**Requirement:**
Below are lines of data; restate word for word those running from the line containing "всего виден слияние рек Мтквари и" to the line containing "Грузинская военно-Грузинская дорога", inclusive, and no others.

+---+

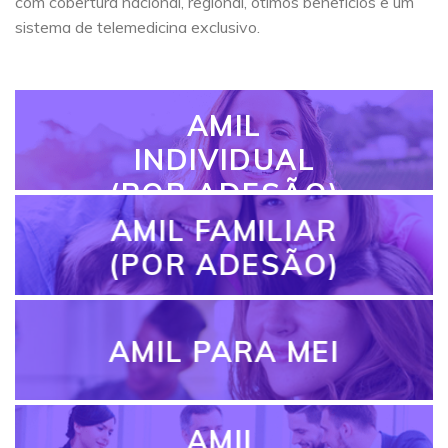
com cobertura nacional, regional, ótimos benefícios e um
sistema de telemedicina exclusivo.
AMIL
INDIVIDUAL
(POR ADESÃO)
AMIL FAMILIAR
(POR ADESÃO)
AMIL PARA MEI
AMIL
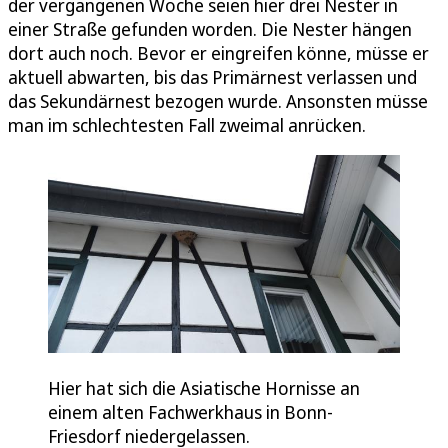
der vergangenen Woche seien hier drei Nester in
einer Straße gefunden worden. Die Nester hängen
dort auch noch. Bevor er eingreifen könne, müsse er
aktuell abwarten, bis das Primärnest verlassen und
das Sekundärnest bezogen wurde. Ansonsten müsse
man im schlechtesten Fall zweimal anrücken.
Hier hat sich die Asiatische Hornisse an
einem alten Fachwerkhaus in Bonn-
Friesdorf niedergelassen.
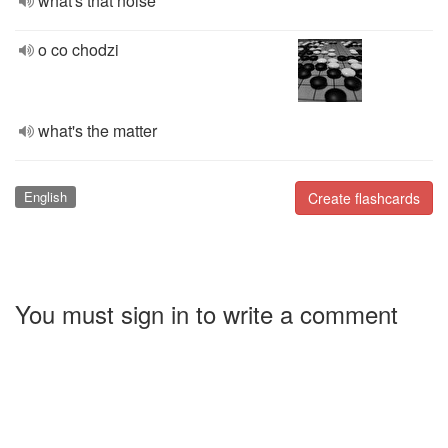
what's that noise
o co chodzi
what's the matter
English
Create flashcards
You must sign in to write a comment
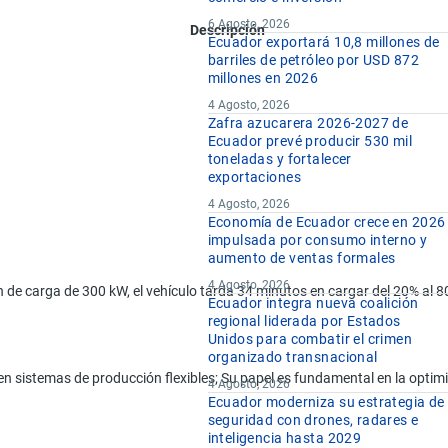
6 Agosto, 2026
Descripción
Ecuador exportará 10,8 millones de
barriles de petróleo por USD 872
millones en 2026
4 Agosto, 2026
Zafra azucarera 2026-2027 de
Ecuador prevé producir 530 mil
toneladas y fortalecer
exportaciones
4 Agosto, 2026
Economía de Ecuador crece en 2026
impulsada por consumo interno y
aumento de ventas formales
4 Agosto, 2026
n de carga de 300 kW, el vehículo tarda 34 minutos en cargar del 20% al 8
Ecuador integra nueva coalición
regional liderada por Estados
Unidos para combatir el crimen
organizado transnacional
n sistemas de producción flexibles; Su papel es fundamental en la optim
4 Agosto, 2026
Ecuador moderniza su estrategia de
seguridad con drones, radares e
inteligencia hasta 2029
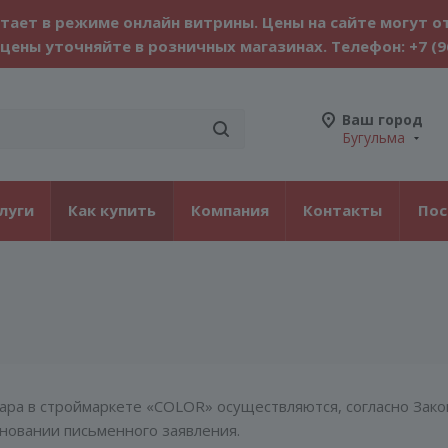
тает в режиме онлайн витрины. Цены на сайте могут о
цены уточняйте в розничных магазинах. Телефон:
+7 (9
Ваш город
Бугульма
луги
Как купить
Компания
Контакты
По
ара в строймаркете «COLOR» осуществляются, согласно Зако
новании письменного заявления.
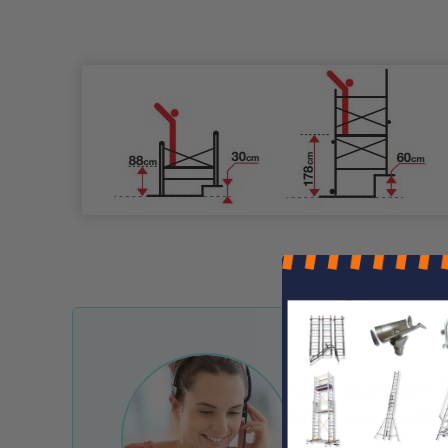
Une question ?
Nos conseille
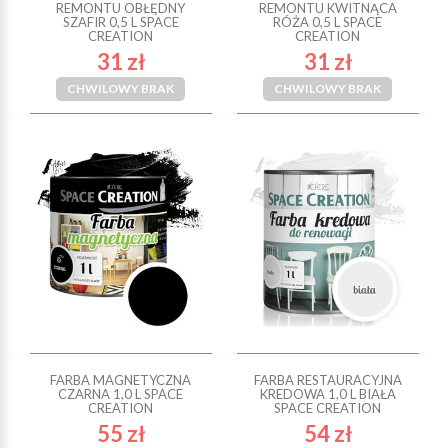
REMONTU OBŁĘDNY
REMONTU KWITNĄCA
SZAFIR 0,5 L SPACE
RÓŻA 0,5 L SPACE
CREATION
CREATION
31 zł
31 zł
CHWILOWY BRAK
CHWILOWY BRAK
FARBA MAGNETYCZNA
FARBA RESTAURACYJNA
CZARNA 1,0 L SPACE
KREDOWA 1,0 L BIAŁA
CREATION
SPACE CREATION
55 zł
54 zł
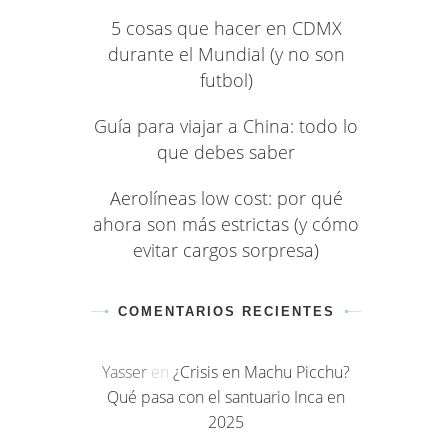
5 cosas que hacer en CDMX
durante el Mundial (y no son
futbol)
Guía para viajar a China: todo lo
que debes saber
Aerolíneas low cost: por qué
ahora son más estrictas (y cómo
evitar cargos sorpresa)
COMENTARIOS RECIENTES
Yasser
en
¿Crisis en Machu Picchu?
Qué pasa con el santuario Inca en
2025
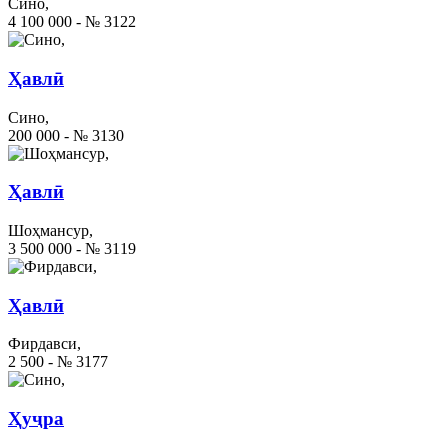
Сино,
4 100 000 - № 3122
Ҳавлӣ
Сино,
200 000 - № 3130
Ҳавлӣ
Шоҳмансур,
3 500 000 - № 3119
Ҳавлӣ
Фирдавси,
2 500 - № 3177
Ҳуҷра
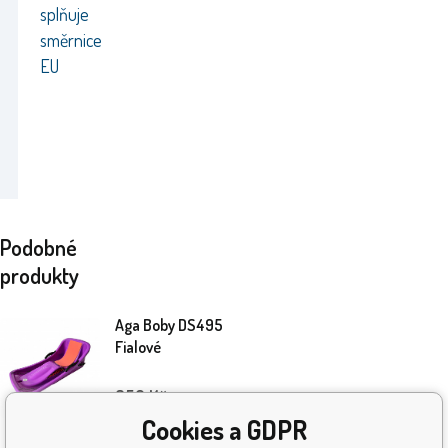
splňuje
směrnice
EU
Podobné
produkty
Aga Boby DS495
Fialové
359
Kč
Cookies a GDPR
Skladem
4
ks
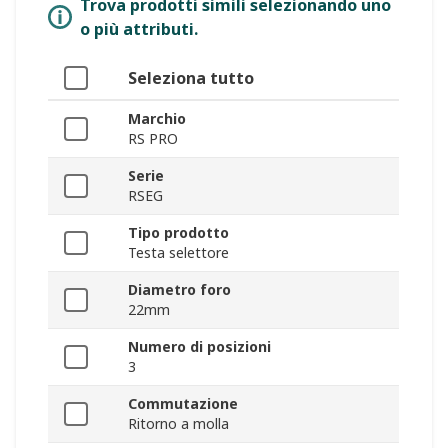
Trova prodotti simili selezionando uno
o più attributi.
Seleziona tutto
Marchio
RS PRO
Serie
RSEG
Tipo prodotto
Testa selettore
Diametro foro
22mm
Numero di posizioni
3
Commutazione
Ritorno a molla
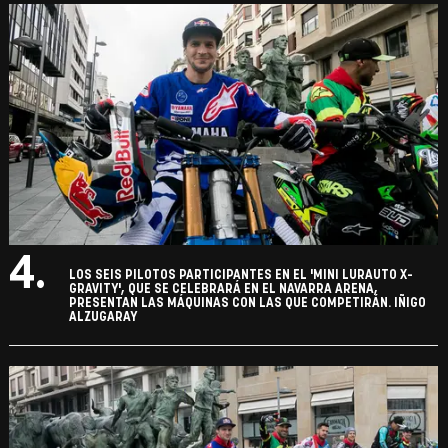
4.
LOS SEIS PILOTOS PARTICIPANTES EN EL 'MINI LURAUTO X-
GRAVITY', QUE SE CELEBRARÁ EN EL NAVARRA ARENA,
PRESENTAN LAS MÁQUINAS CON LAS QUE COMPETIRÁN. IÑIGO
ALZUGARAY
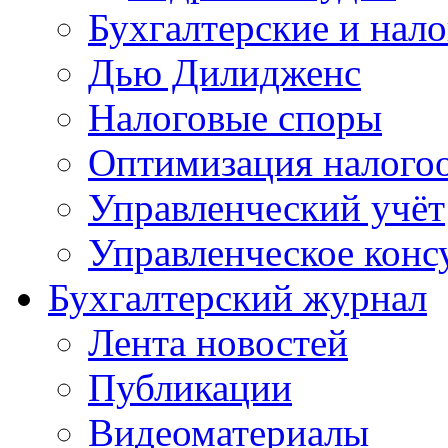
Бухгалтерские и нал
Дью Дилидженс
Налоговые споры
Оптимизация налого
Управленческий учёт
Управленческое конс
Бухгалтерский журнал
Лента новостей
Публикации
Видеоматериалы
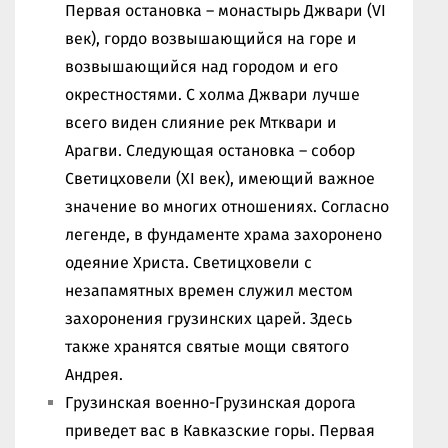
Первая остановка – монастырь Джвари (VI
век), гордо возвышающийся на горе и
возвышающийся над городом и его
окрестностями. С холма Джвари лучше
всего виден слияние рек Мтквари и
Арагви. Следующая остановка – собор
Светицховели (XI век), имеющий важное
значение во многих отношениях. Согласно
легенде, в фундаменте храма захоронено
одеяние Христа. Светицховели с
незапамятных времен служил местом
захоронения грузинских царей. Здесь
также хранятся святые мощи святого
Андрея.
Грузинская военно-Грузинская дорога
приведет вас в Кавказские горы. Первая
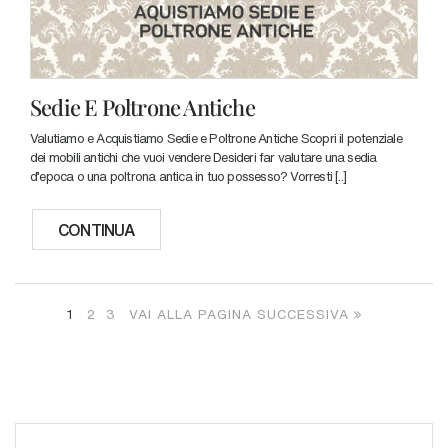
Sedie E Poltrone Antiche
Valutiamo e Acquistiamo Sedie e Poltrone Antiche Scopri il potenziale
dei mobili antichi che vuoi vendere Desideri far valutare una sedia
d'epoca o una poltrona antica in tuo possesso? Vorresti [..]
CONTINUA
1
2
3
VAI ALLA PAGINA SUCCESSIVA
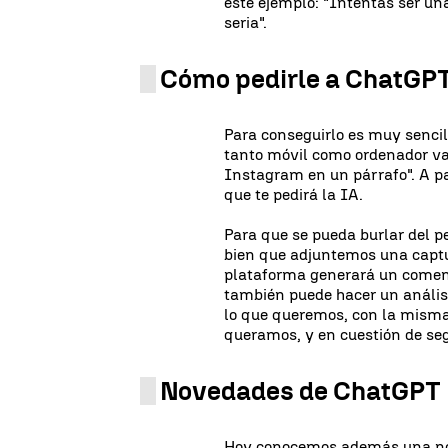
este ejemplo: "Intentas ser una
seria".
Cómo pedirle a ChatGPT
Para conseguirlo es muy sencill
tanto móvil como ordenador vale
Instagram en un párrafo". A par
que te pedirá la IA.
Para que se pueda burlar del pe
bien que adjuntemos una captura
plataforma generará un coment
también puede hacer un análisis
lo que queremos, con la misma
queramos, y en cuestión de seg
Novedades de ChatGPT
Hoy conocemos además una nov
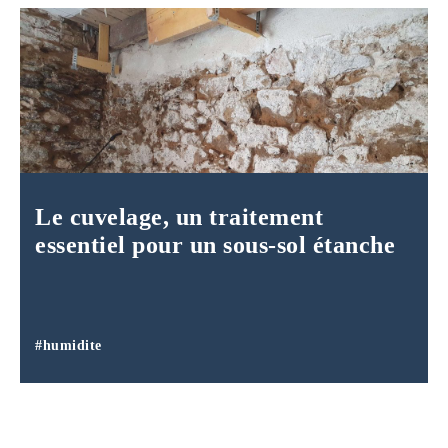
Le cuvelage, un traitement
essentiel pour un sous-sol étanche
#humidite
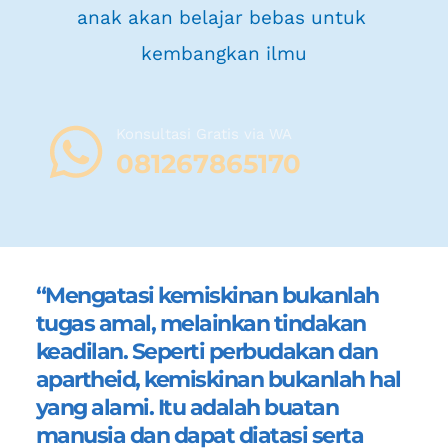
anak akan belajar bebas untuk 
kembangkan ilmu
Konsultasi Gratis via WA 
08
1267865170
“Mengatasi kemiskinan bukanlah 
tugas amal, melainkan tindakan 
keadilan. Seperti perbudakan dan 
apartheid, kemiskinan bukanlah hal 
yang alami. Itu adalah buatan 
manusia dan dapat diatasi serta 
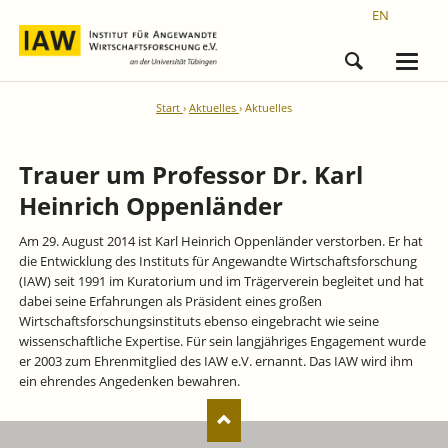
EN
Start
Aktuelles
Aktuelles
Trauer um Professor Dr. Karl
Heinrich Oppenländer
Am 29. August 2014 ist Karl Heinrich Oppenländer verstorben. Er hat
die Entwicklung des Instituts für Angewandte Wirtschafts­forschung
(IAW) seit 1991 im Kuratorium und im Trägerverein begleitet und hat
dabei seine Erfahrungen als Präsident eines großen
Wirtschaftsforschungsinstituts ebenso eingebracht wie seine
wissenschaftliche Expertise. Für sein langjähriges Engagement wurde
er 2003 zum Ehrenmitglied des IAW e.V. ernannt. Das IAW wird ihm
ein ehrendes Angedenken bewahren.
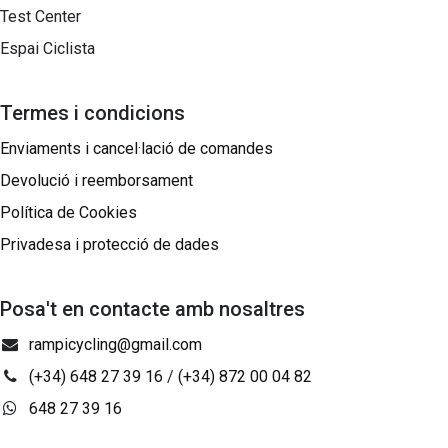
Test Center
Espai Ciclista
Termes i condicions
Enviaments i cancel·lació de comandes
Devolució i reemborsament
Política de Cookies
Privadesa i protecció de dades
Posa't en contacte amb nosaltres
rampicycling@gmail.com
(+34) 648 27 39 16
/
(+34) 872 00 04 82
648 27 39 16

+---+

**Reply:**
всего виден слияние рек Мтквари и
Арагви. Следующая остановка – собор
Светицховели (XI век), имеющий важное
значение во многих отношениях. Согласно
легенде, в фундаменте храма захоронено
одеяние Христа. Светицховели с
незапамятных времен служил местом
захоронения грузинских царей. Здесь
также хранятся святые мощи святого
Андрея.
Грузинская военно-Грузинская дорога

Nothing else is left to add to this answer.